- Korcabulaq Korcabulaq
- Coordinates: 39°51′47″N 46°22′09″E﻿ / ﻿39.86306°N 46.36917°E
- Country: Azerbaijan
- District: Lachin

Population (2015)
- • Total: 6
- Time zone: UTC+4 (AZT)

= Korcabulaq =

Korcabulaq (Korjabulag) or Aghbradzor (Աղբրաձոր) is a village in the Lachin District of Azerbaijan.

== History ==
The village was located in the Armenian-occupied territories surrounding Nagorno-Karabakh, coming under the control of ethnic Armenian forces during the First Nagorno-Karabakh War in the early 1990s, subsequently becoming part of the breakaway Republic of Artsakh as part of its Kashatagh Province, where it was known as Aghbradzor (Աղբրաձոր). The village was returned to Azerbaijan as part of the 2020 Nagorno-Karabakh ceasefire agreement.
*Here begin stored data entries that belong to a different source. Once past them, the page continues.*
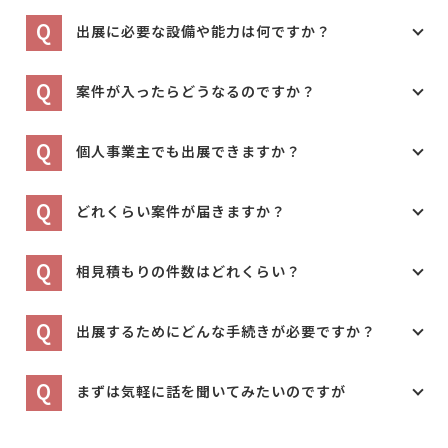
Q
出展に必要な設備や能力は何ですか？
Q
案件が入ったらどうなるのですか？
Q
個人事業主でも出展できますか？
Q
どれくらい案件が届きますか？
Q
相見積もりの件数はどれくらい？
Q
出展するためにどんな手続きが必要ですか？
Q
まずは気軽に話を聞いてみたいのですが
== Historical heritage sites ==
Historical heritage sites in and around the village include a burial mound from the 2nd–1st millennia BCE, a khachkar from 1068, a khachkar from 1069, a khachkar from 1075, an 11th-century khachkar on a pedestal, the 11th/12th-century monastery church of Mayrejri Vank (Մայրեջրի վանք), three 11th/12th-century khachkars, an 11th/12th-century defensive wall, the cemetery of Mayrejri Vank from between the 11th and 17th centuries, four 12th/13th-century khachkars, a 12th/13th-century tombstone, a khachkar from 1244, a 13th-century khachkar, a 15th-century khachkar, a 16th/17th-century tombstone, and a tombstone from 1641.